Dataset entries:
####################

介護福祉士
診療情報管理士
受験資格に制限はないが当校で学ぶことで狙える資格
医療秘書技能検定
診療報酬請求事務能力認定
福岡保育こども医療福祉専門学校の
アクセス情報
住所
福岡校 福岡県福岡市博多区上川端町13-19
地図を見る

####################

ASSIGNMENT: Retype the data in full, and keep every line identical to the original.

RESPONSE FOR THIS EXERCISE:
介護福祉士
診療情報管理士
受験資格に制限はないが当校で学ぶことで狙える資格
医療秘書技能検定
診療報酬請求事務能力認定
福岡保育こども医療福祉専門学校の
アクセス情報
住所
福岡校 福岡県福岡市博多区上川端町13-19
地図を見る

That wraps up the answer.